The four registers mentioned above are used for the movement of data between the CPU and memory. Within the CPU, data must be presented to the ALU for processing. The ALU may have direct access to the MBR and user-visible registers. Alternatively, there may be additional buffer registers at the boundary to the ALU; these registers serve as input and output registers for the ALU and exchange data with the MBR and user-visible registers.

All CPUs includes a register or set of registers, often known as the program status word (PSW) that contains status information. The PSW typically contains condition codes plus other status information.

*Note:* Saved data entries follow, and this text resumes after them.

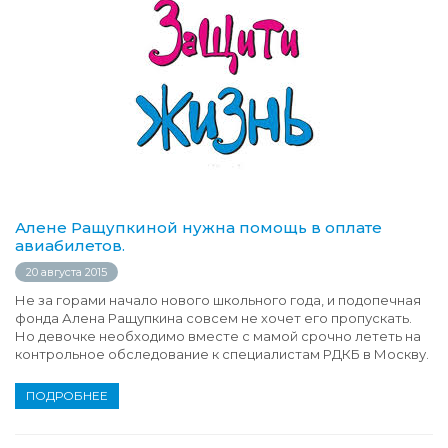
Алене Ращупкиной нужна помощь в оплате
авиабилетов.
20 августа 2015
Не за горами начало нового школьного года, и подопечная
фонда Алена Ращупкина совсем не хочет его пропускать.
Но девочке необходимо вместе с мамой срочно лететь на
контрольное обследование к специалистам РДКБ в Москву.
ПОДРОБНЕЕ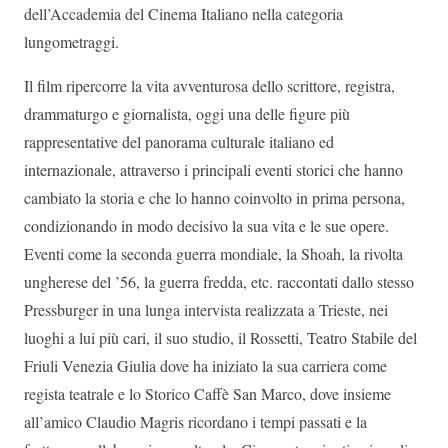
dell’Accademia del Cinema Italiano nella categoria
lungometraggi.
Il film ripercorre la vita avventurosa dello scrittore, registra,
drammaturgo e giornalista, oggi una delle figure più
rappresentative del panorama culturale italiano ed
internazionale, attraverso i principali eventi storici che hanno
cambiato la storia e che lo hanno coinvolto in prima persona,
condizionando in modo decisivo la sua vita e le sue opere.
Eventi come la seconda guerra mondiale, la Shoah, la rivolta
ungherese del ’56, la guerra fredda, etc. raccontati dallo stesso
Pressburger in una lunga intervista realizzata a Trieste, nei
luoghi a lui più cari, il suo studio, il Rossetti, Teatro Stabile del
Friuli Venezia Giulia dove ha iniziato la sua carriera come
regista teatrale e lo Storico Caffè San Marco, dove insieme
all’amico Claudio Magris ricordano i tempi passati e la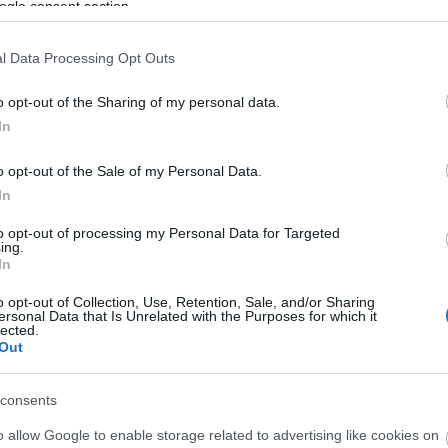
ogle consent section.
l Data Processing Opt Outs
o opt-out of the Sharing of my personal data.
ΑΧΑΪΑ
In
Πάτρα: Τι δήλωσε ο οδηγός του καρτ για 
και τον τραυματισμό 6χρονου
o opt-out of the Sale of my Personal Data.
In
to opt-out of processing my Personal Data for Targeted
ing.
In
o opt-out of Collection, Use, Retention, Sale, and/or Sharing
ersonal Data that Is Unrelated with the Purposes for which it
lected.
Out
consents
o allow Google to enable storage related to advertising like cookies on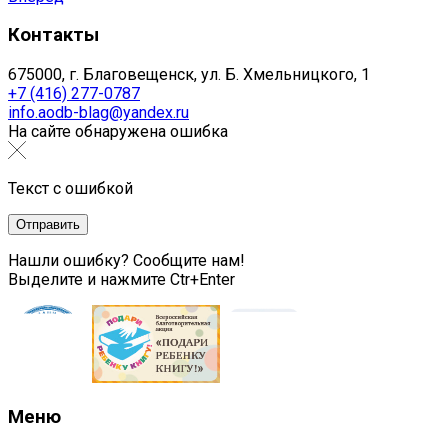
Контакты
675000, г. Благовещенск, ул. Б. Хмельницкого, 1
+7 (416) 277-0787
info.aodb-blag@yandex.ru
На сайте обнаружена ошибка
Текст с ошибкой
Нашли ошибку? Сообщите нам!
Выделите и нажмите Ctr+Enter
Меню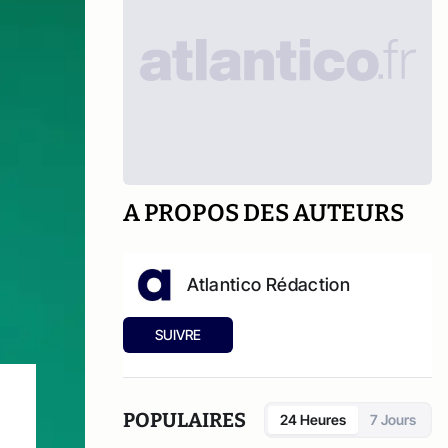
A PROPOS DES AUTEURS
Atlantico Rédaction
SUIVRE
POPULAIRES
24 Heures
7 Jours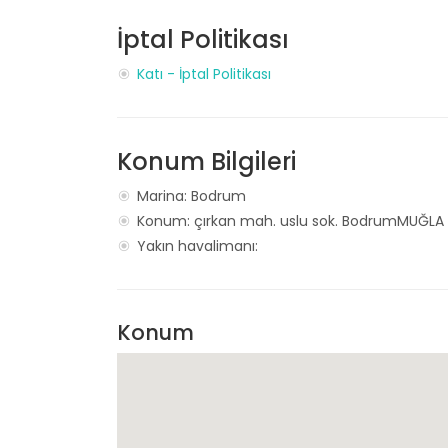
İptal Politikası
Katı - İptal Politikası
Konum Bilgileri
Marina: Bodrum
Konum: çırkan mah. uslu sok. BodrumMUĞLA
Yakın havalimanı:
Konum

Common fields or flags include the following:

• Sign: Contains the sign bit of the result of the last arithmetic operation.
• Zero: Set when the result is 0.
• Carry: Set if an operation resulted in carry (addition) into or borrow (subtraction) out of a high-order bit.
• Equal: Set if a logical compare result in equality.
• Overflow: Employed to point toward arithmetic overflow.
• Interrupt Disable or Enable:  Applied to disable or enable interrupts.
• Supervisor: Indicates where the Central Processing Unit is executing in administrator or user mode. Certain privileged instructions can be performed only in supervisor mode, and certain areas of memory can be accessed only in supervisor mode.

In addition to the PSW, there may be a pointer to a block of memory containing additional status information. In machines using vectored interrupts, an interrupt vector register may be provided. If a stack is used to implement certain function (e.g., subroutine cell), then a system stack pointer is needed. A page table pointer is used with a virtual memory system. Finally, registers may be used in the control of I/O operations.

In addition to the above components modern microprocessors may also have the following components:

• Integer unit (iu): To handle the integer operation efficiently.
• Floating point unit (fpu): To perform floating point operations.
• Memory management unit (mmu): This unit handles run-time memory management problems to enhance performance.
• Data cache and instruction cache: These are also called bult-in cache. The built-in cache is a fast primary memory.

It is also noted that currently some microprocessors may have a special component for a specific purpose, for instance multimedia. Some processors have more than one ALU unit to enhance performance. Finally, it is essential to say that the components of a microprocessor may change or new components may be incorporated in the future.